··· Material provided ···

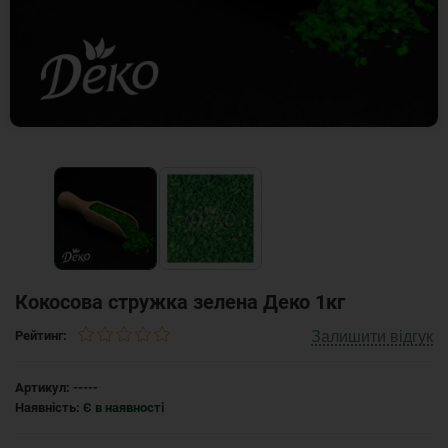
Кокосова стружка зелена Деко 1кг
Залишити відгук
Рейтинг:
Артикул:
-----
Наявність:
Є в наявності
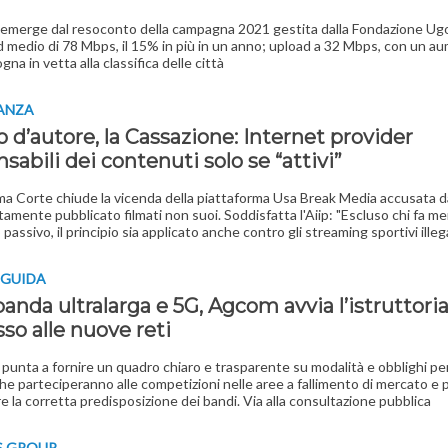
emerge dal resoconto della campagna 2021 gestita dalla Fondazione Ug
medio di 78 Mbps, il 15% in più in un anno; upload a 32 Mbps, con un a
na in vetta alla classifica delle città
NANZA
o d’autore, la Cassazione: Internet provider
sabili dei contenuti solo se “attivi”
a Corte chiude la vicenda della piattaforma Usa Break Media accusata da
itamente pubblicato filmati non suoi. Soddisfatta l'Aiip: "Escluso chi fa m
passivo, il principio sia applicato anche contro gli streaming sportivi illega
E GUIDA
anda ultralarga e 5G, Agcom avvia l’istruttori
sso alle nuove reti
à punta a fornire un quadro chiaro e trasparente su modalità e obblighi per
he parteciperanno alle competizioni nelle aree a fallimento di mercato e 
e la corretta predisposizione dei bandi. Via alla consultazione pubblica
S GROUP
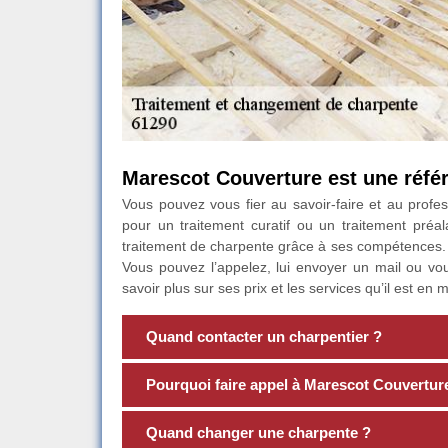
Marescot Couverture est une référ
Vous pouvez vous fier au savoir-faire et au profe
pour un traitement curatif ou un traitement préal
traitement de charpente grâce à ses compétences. I
Vous pouvez l’appelez, lui envoyer un mail ou vo
savoir plus sur ses prix et les services qu’il est e
Quand contacter un charpentier ?
Pourquoi faire appel à Marescot Couverture
Quand changer une charpente ?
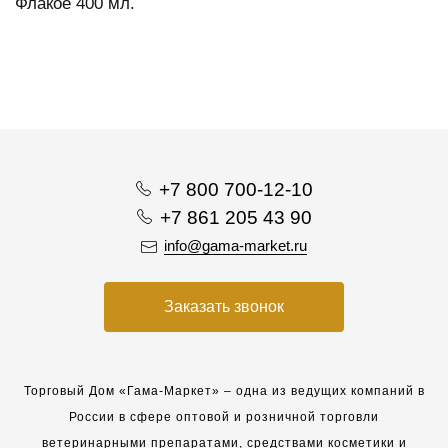
Флакое 400 мл.
+7 800 700-12-10
+7 861 205 43 90
info@gama-market.ru
Заказать звонок
Торговый Дом «Гама-Маркет» – одна из ведущих компаний в
России в сфере оптовой и розничной торговли
ветеринарными препаратами, средствами косметики и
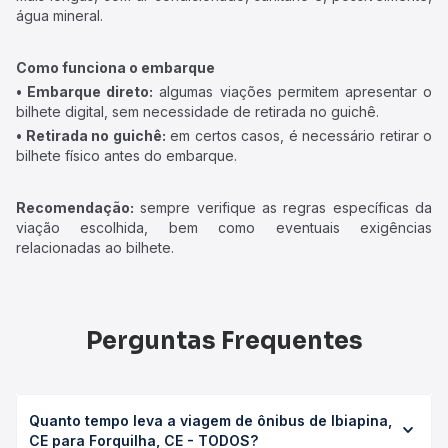
água mineral.
Como funciona o embarque
• Embarque direto:
algumas viações permitem apresentar o
bilhete digital, sem necessidade de retirada no guichê.
• Retirada no guichê:
em certos casos, é necessário retirar o
bilhete físico antes do embarque.
Recomendação:
sempre verifique as regras específicas da
viação escolhida, bem como eventuais exigências
relacionadas ao bilhete.
Perguntas Frequentes
Quanto tempo leva a viagem de ônibus de Ibiapina,
CE para Forquilha, CE - TODOS?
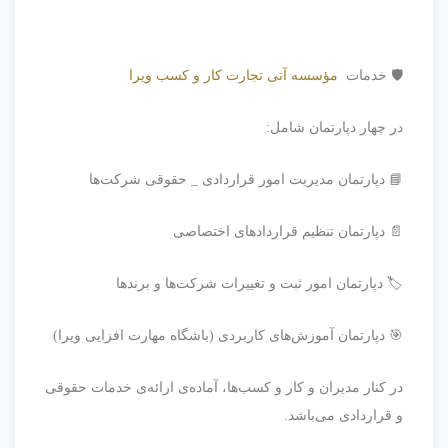
🛡️ خدمات
مؤسسه آتی تجارت کار و کسب ویرا
در چهار دپارتمان شامل:
📘 دپارتمان مدیریت امور قراردادی _ حقوقی شرکت‌‌ها
📄 دپارتمان تنظیم قراردادهای اختصاصی
🏷️ دپارتمان امور ثبت و تغییرات شرکت‌ها و برندها
🎯 دپارتمان آموزش‌های کاربردی (باشگاه مهارت افزایی ویرا)
در کنار مدیران و کار و کسب‌ها، آماده‌ی ارائه‌ی خدمات حقوقی
و قراردادی می‌باشد.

···

__What is required__
Omit all images when repeating the data above exactly.

__Worked solution__
Кокосова стружка зелена Деко 1кг
Залишити відгук
Рейтинг:
Артикул:
-----
Наявність:
Є в наявності
emerge dal resoconto della campagna 2021 gestita dalla Fondazione Ug
medio di 78 Mbps, il 15% in più in un anno; upload a 32 Mbps, con un a
na in vetta alla classifica delle città
NANZA
o d’autore, la Cassazione: Internet provider
sabili dei contenuti solo se “attivi”
a Corte chiude la vicenda della piattaforma Usa Break Media accusata da
itamente pubblicato filmati non suoi. Soddisfatta l'Aiip: "Escluso chi fa m
passivo, il principio sia applicato anche contro gli streaming sportivi illega
E GUIDA
anda ultralarga e 5G, Agcom avvia l’istruttori
sso alle nuove reti
à punta a fornire un quadro chiaro e trasparente su modalità e obblighi per
he parteciperanno alle competizioni nelle aree a fallimento di mercato e 
e la corretta predisposizione dei bandi. Via alla consultazione pubblica
S GROUP
Marescot Couverture est une référ
Vous pouvez vous fier au savoir-faire et au profe
pour un traitement curatif ou un traitement préal
traitement de charpente grâce à ses compétences. I
Vous pouvez l’appelez, lui envoyer un mail ou vo
savoir plus sur ses prix et les services qu’il est e
Quand contacter un charpentier ?
Pourquoi faire appel à Marescot Couverture
Quand changer une charpente ?
Флакое 400 мл.
+7 800 700-12-10
+7 861 205 43 90
info@gama-market.ru
Заказать звонок
Торговый Дом «Гама-Маркет» – одна из ведущих компаний в
России в сфере оптовой и розничной торговли
ветеринарными препаратами, средствами косметики и
água mineral.
Como funciona o embarque
• Embarque direto:
algumas viações permitem apresentar o
bilhete digital, sem necessidade de retirada no guichê.
• Retirada no guichê:
em certos casos, é necessário retirar o
bilhete físico antes do embarque.
Recomendação:
sempre verifique as regras específicas da
viação escolhida, bem como eventuais exigências
relacionadas ao bilhete.
Perguntas Frequentes
Quanto tempo leva a viagem de ônibus de Ibiapina,
CE para Forquilha, CE - TODOS?
🛡️ خدمات
مؤسسه آتی تجارت کار و کسب ویرا
در چهار دپارتمان شامل:
📘 دپارتمان مدیریت امور قراردادی _ حقوقی شرکت‌‌ها
📄 دپارتمان تنظیم قراردادهای اختصاصی
🏷️ دپارتمان امور ثبت و تغییرات شرکت‌ها و برندها
🎯 دپارتمان آموزش‌های کاربردی (باشگاه مهارت افزایی ویرا)
در کنار مدیران و کار و کسب‌ها، آماده‌ی ارائه‌ی خدمات حقوقی
و قراردادی می‌باشد.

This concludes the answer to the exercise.